Morocco's Mohammed VI (M6 in cool company) likes to think he runs an enlightened kingdom. He likes to project an image of a Morocco more free, less authoritarian, than its Arab neighbors. Like most authoritarian monarchs with mirrors for advisers, Mohammed VI deludes himself, of course. He's an absentee monarch, fond of expensive and mysterious vacations far from home, where poverty thrives but the economy and democracy don't. When he is at home he is either invisible, or the ceremonial pomp of his self-importance--a specialty of this royal line that has invented itself a lineage going back to the Prophet Mohammed--drowns the country in one flood of presumption or another.
Press Freedom: The Case of Akbaer el Youn Newspaper
Press freedom is especially dismal in Morocco these days. Take the offices of Akbar el Youm, a daily newspaper that launched earlier this year and quickly became the third-biggest Arabic-language daily in the country.
On Sept. 28, 2009, the government ordered Akbar el Youm silenced, shuttered its offices in Casablanca, and posted policemen at its entrance to prevent any of the newspaper's 70 employees from reaching their desks.
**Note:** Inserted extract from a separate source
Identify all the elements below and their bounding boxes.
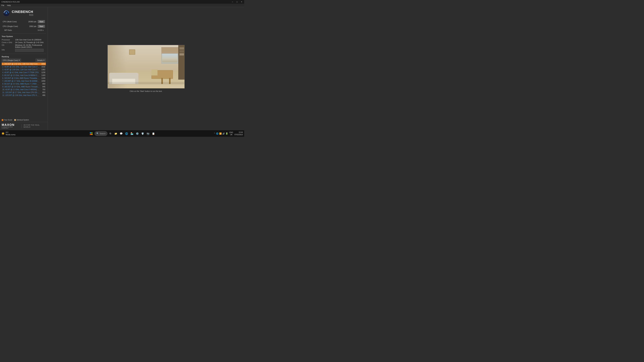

The reason? a cartoon by Khalid Gueddar, published on Sept. 26, 2009, that portrayed "Moulay Ismail on his nuptial truss," according to a line in Arabic embedded in the cartoon.
Moulay Ismail is a cousin of Mohammed VI. He got married to a German woman in 2009. The faintly Hitlerean pose of the cartoon is gratuitous and vulgar. The Moroccan ministry of the interior didn't like the cartoon. It called it anti-Semitic for the way it portrayed the Moroccan star apparently as a Star of David. "We wanted to express our affection to the prince for his marriage in his cartoon. I do not know from where they get these Star of David and anti-Semitism things," Gueddar said.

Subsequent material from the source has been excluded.